AP: acute pancreatitis; ARDS: adult respiratory distress syndrome; CECT: contrast-enhanced-tomography; ERCP: endoscopic retrograde cholangiopancreatography; ES: endoscopic sphincterotomy; SIRS: systemic inflammatory response syndrome; TPN: total parenteral nutrition; US: ultrasonography


Acute pancreatitis (AP) is an inflammatory disease of the pancreas that often carries a complicated and severely life-threatening course and still remains a demanding and dreadful disease for both patients and clinicians. Over the last few years, changes in the understanding of the patho-physiologic factors, combined with recent technologic advances, have fortunately led to improvements in the management of these patients. From the practical standpoint, some important indications should be pursued to optimize the treatment:

a) an early objective severity assessment by simple means is mandatory, and all patients should be considered as suffering from severe AP until proven otherwise; in this respect, the recent clinically based classification system for AP - the Atlanta classification [1] - seems to be a valid method of discriminating between the mild and severe forms;

b) the treatment should be started as early as possible and should be primarily addressed to the removal of etiological factor(s) and to support the hydroelectrolytic, caloric and circulatory balance; specific treatment (antiproteases, antibiotics) should be added in severe cases; the main goals of medical therapy also include the need of limiting systemic complications and prevention of pancreatic infection once necrosis takes place;

c) referral to a specialized Center should be carefully considered for those patients with severe disease at major risk of lifethreatening complications; as suggested by the UK guidelines [2], a specialized Center for the management of severe AP should be characterised by the presence of the following:

· a large general hospital with a full range of principal medical and surgical specialities;

· a multidisciplinary team of specialists in internal medicine, surgery, endoscopy, intensive care, pathology with a full staff of support;

· a contrast-enhanced-tomography-scan (CECT-scan) and ultrasonography (US) with full-time availability together with physicians expert in percutaneous procedures; the addition of magnetic resonance imaging and angiographic facilities would be helpful but not essential;

· experencied endoscopists with endoscopic retrograde cholangiopancreatography (ERCP) and related interventional procedures available daily;

d) the approach to managing AP should be interdisciplinary to get the best treatment results for these patients.

Treatment of Mild AP

The majority of patients with AP suffer from mild pancreatitis, which is a self-limiting disease with a benign course and a rapid recovery. On the other hand, 15-30% of patients suffer from the severe disease which usually requires a lengthy hospital stay and still accounts for a high morbidity and mortality rate [1, 3-7].

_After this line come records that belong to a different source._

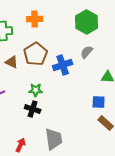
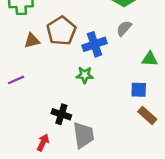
brown triangle: (12, 62) -> (32, 41), turned -40
green star: (36, 90) -> (85, 75), moved
black cross: (33, 109) -> (61, 114), moved

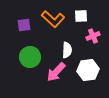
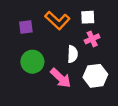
pink cross: (93, 36) -> (92, 39), moved
pink arrow: (56, 72) -> (61, 78), turned -90

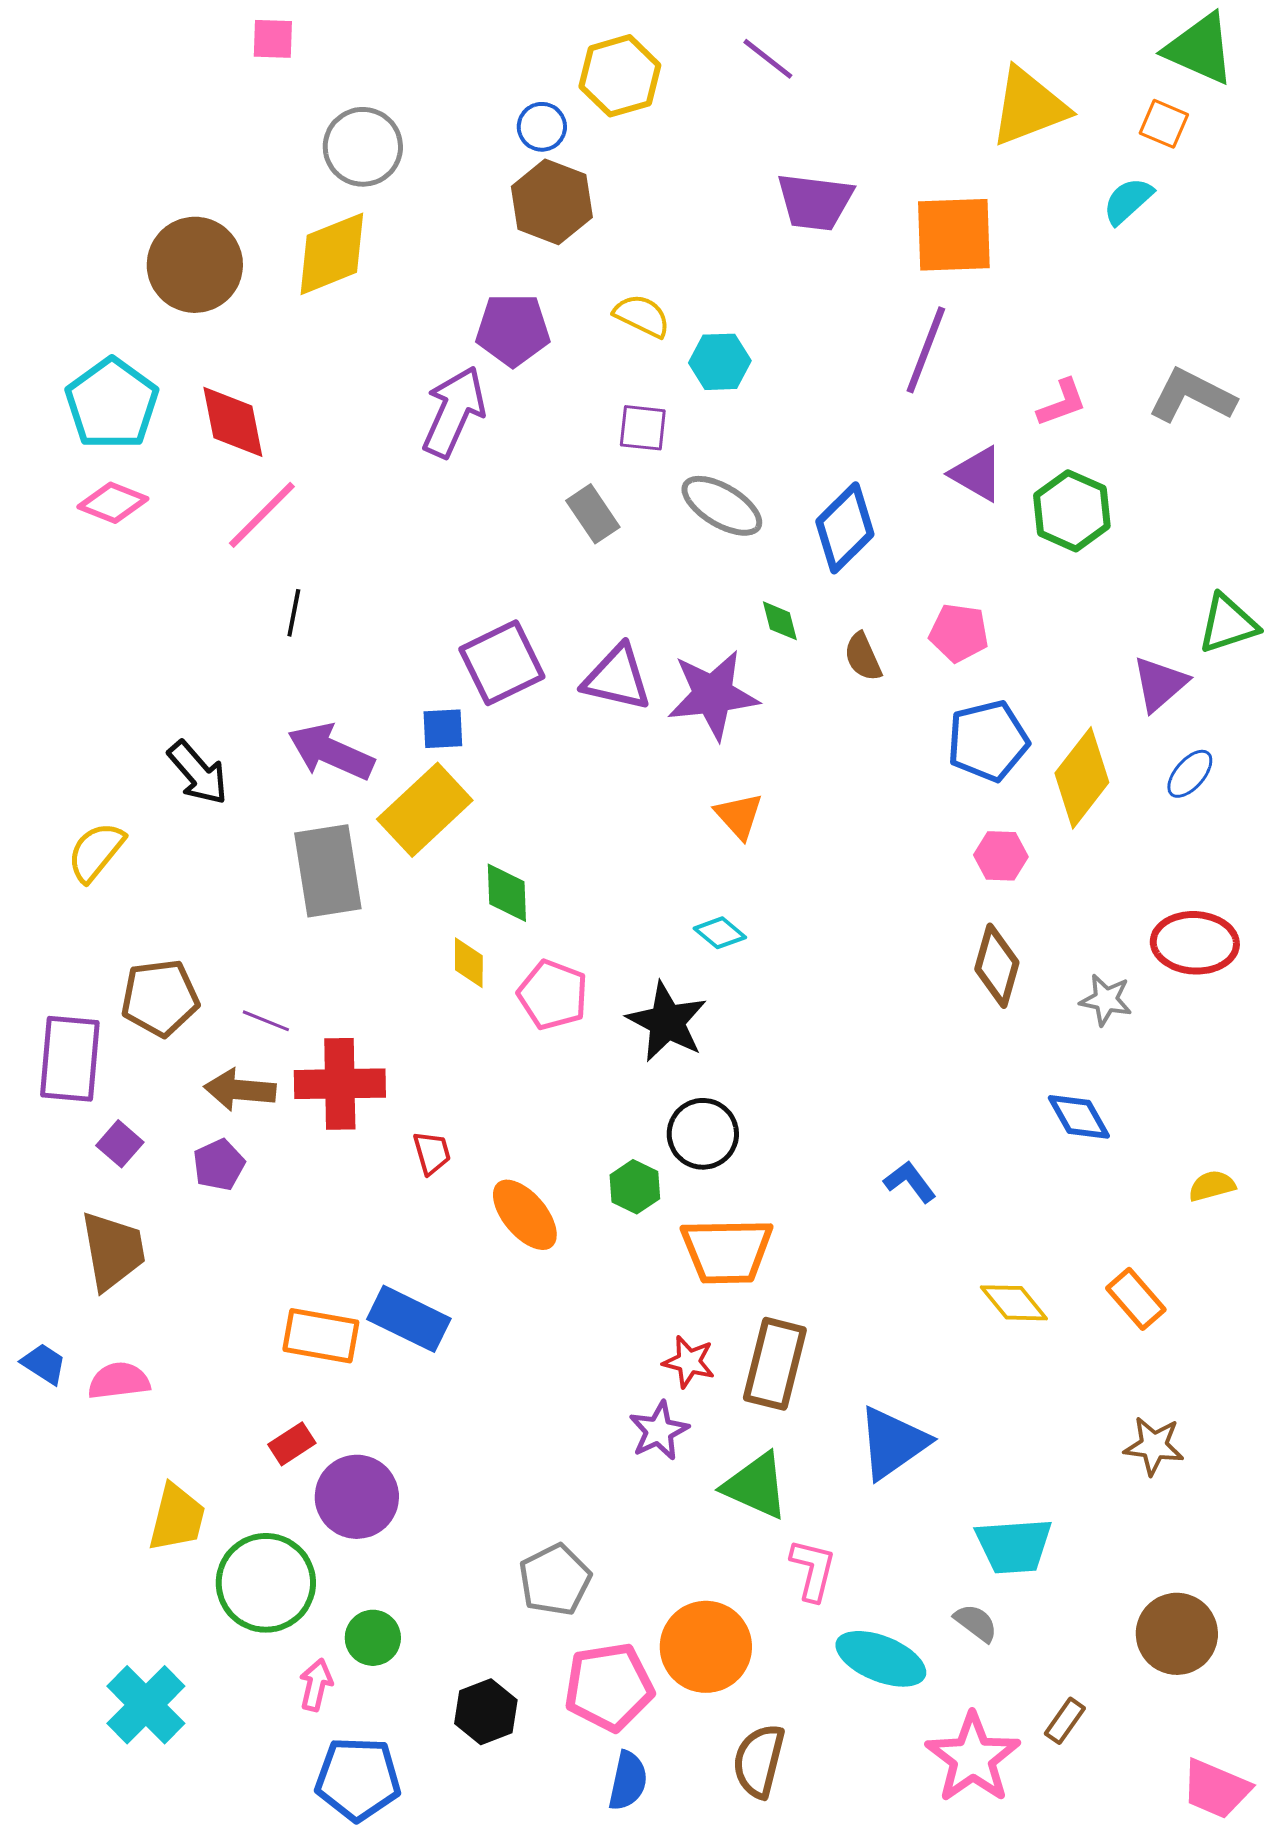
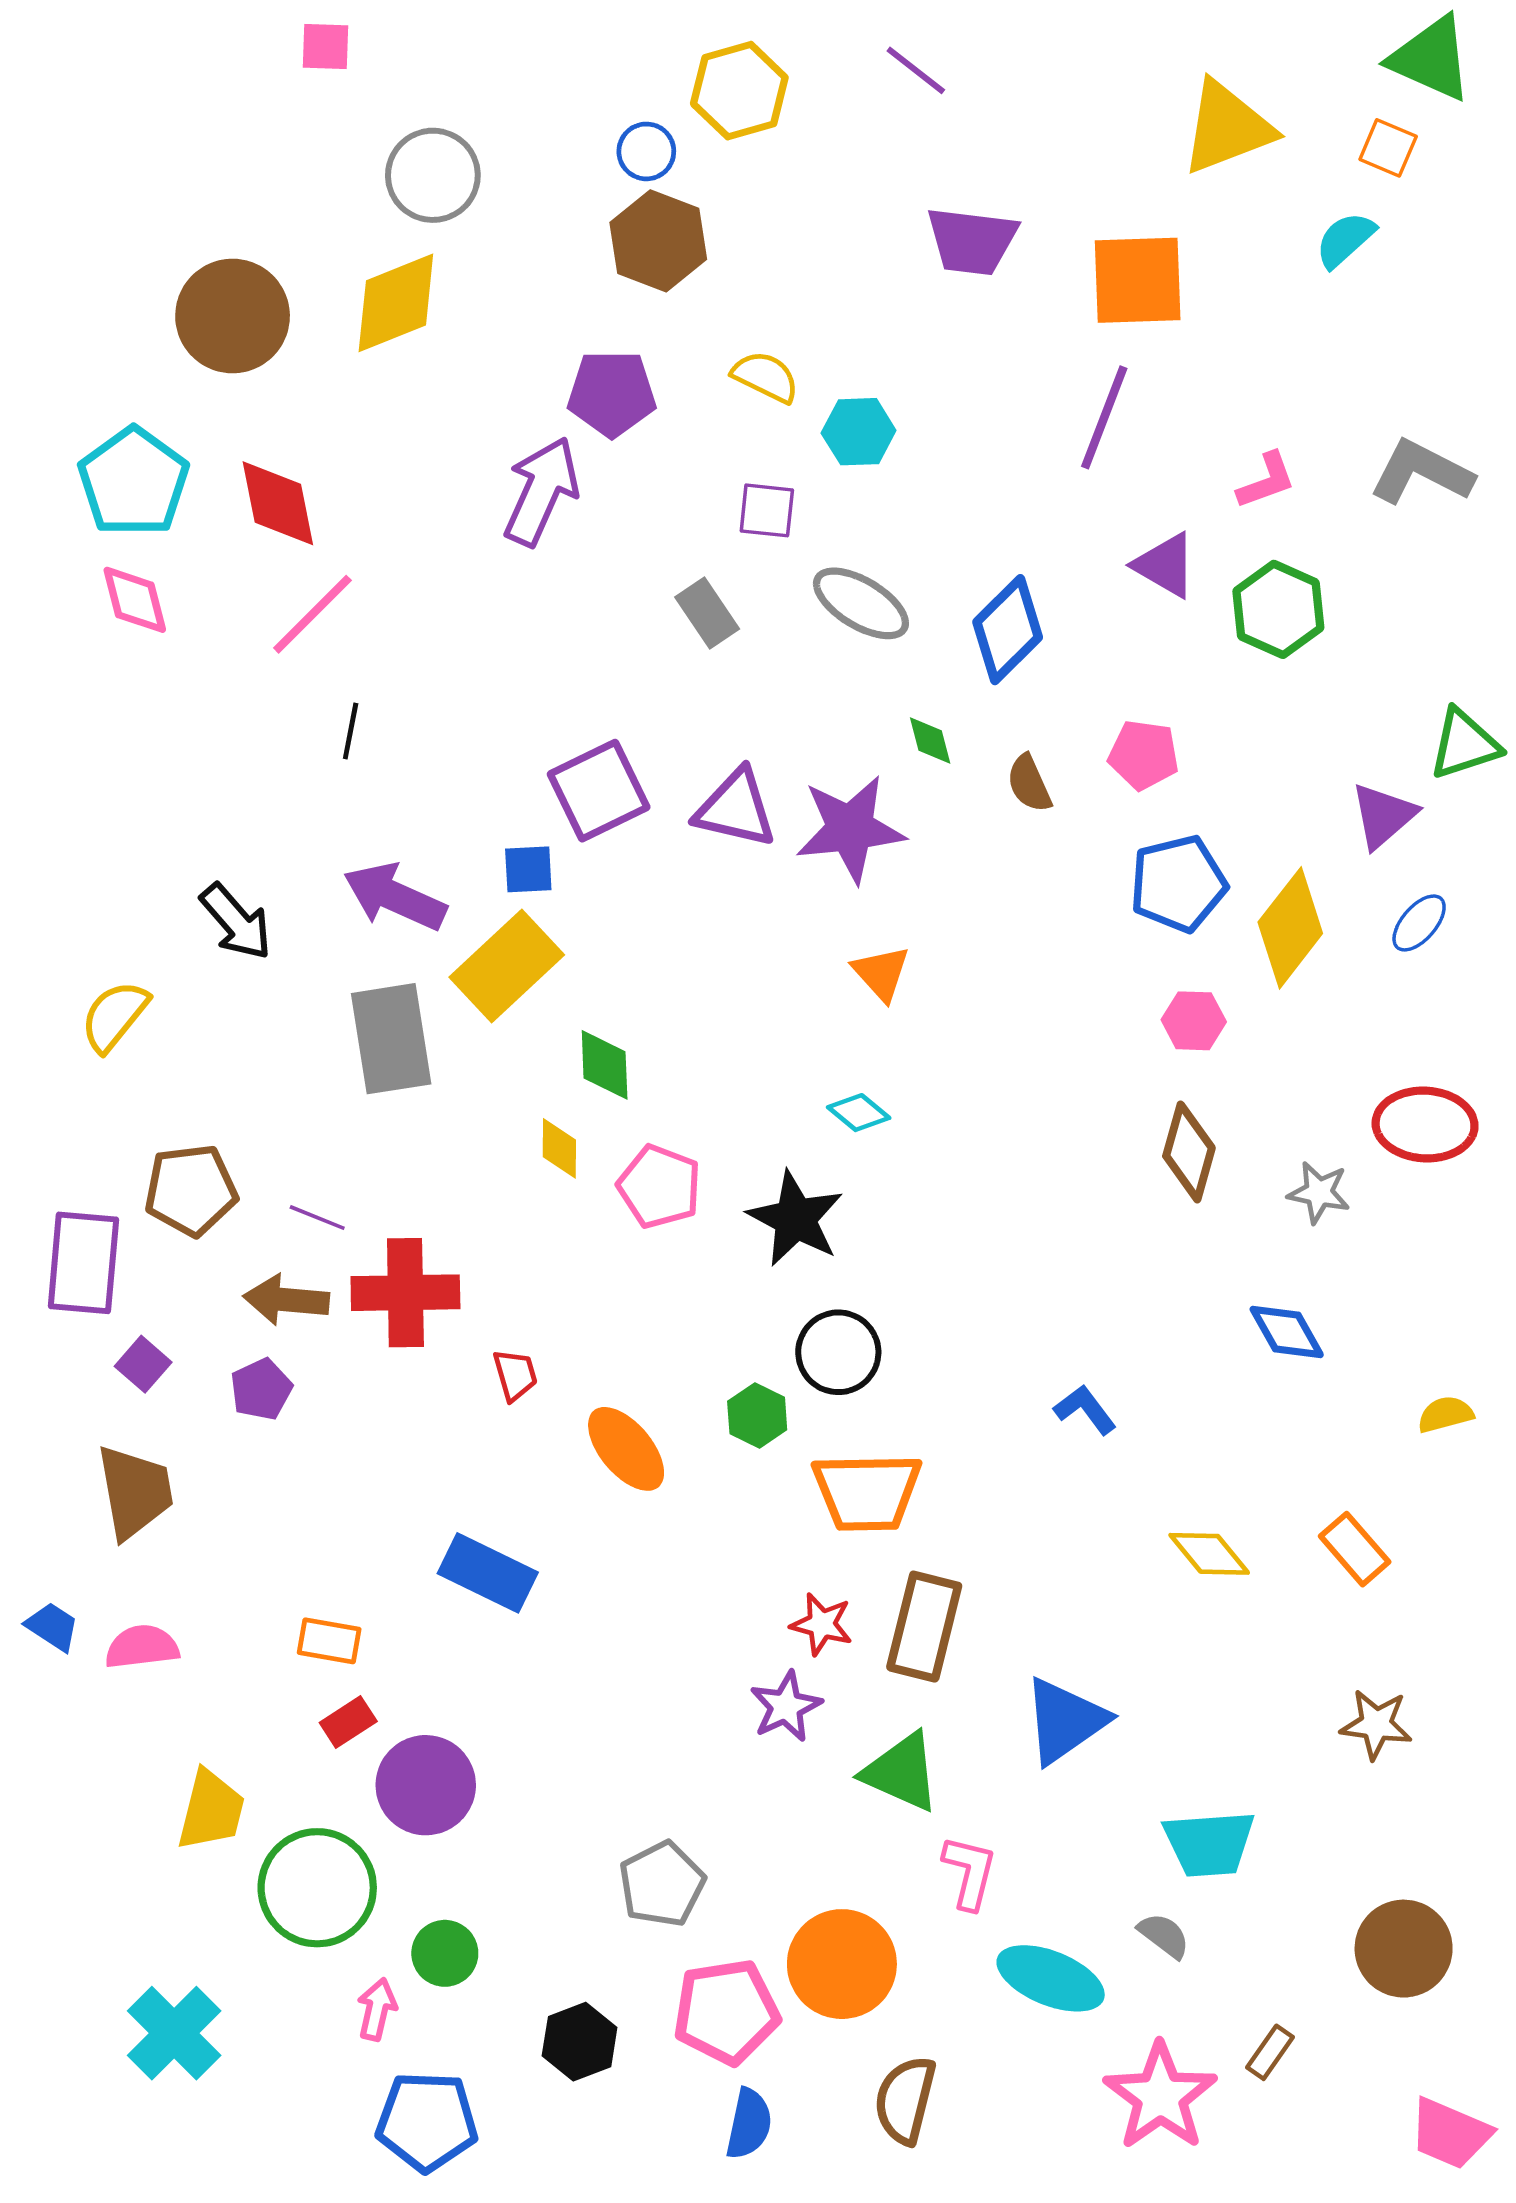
pink diamond: (113, 503) -> (135, 600), turned 54
orange rectangle: (321, 1336) -> (329, 1641), moved, size x0.7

Treatment of the mild forms of AP is largely supportive including effective pain control, and fluid and nutritional support. It is traditional to “rest” the pancreas (to minimize pancreas secretion) by discontinuing oral intake until there is near-complete resolution of abdominal pain and tenderness. Although this has never been rigorously evaluated, the practice makes sense since premature feeding may cause an exacerbation [8]. A naso-gastric tube is not helpful in the treatment of mild AP but might play a role in treating either gastric or intestinal ileus and preventing aspiration of gastric contents in severe AP [4]. Naso-gastric suction is also reasonable in patients with mild AP presenting persistent nausea and vomiting. Naso-gastric aspiration should be removed as soon as flatus discharge and bowel peristalsis are re-established. H2- blocking agents or proton pump inhibitors may counterbalance the tendency to metabolic alkalosis induced by vomiting or naso-gastric suction and may prevent stress-induced acute peptic lesions [5]. As a rule, nutritional support is administered for a few (four-six) days as follows: a) fluids: 30-35 mL/kg body weight/day plus integration of fluid loss; b) calories: 25-30 kcal/day (glucides 70%, lipids 30%); c) proteins: 1 g/150kcal; d) supplementation of microelements and ions if required. Narcotic analgesics are given for pain relief; meperidine and pentazocine have proved effective without negative effects on the Oddi sphincter [9].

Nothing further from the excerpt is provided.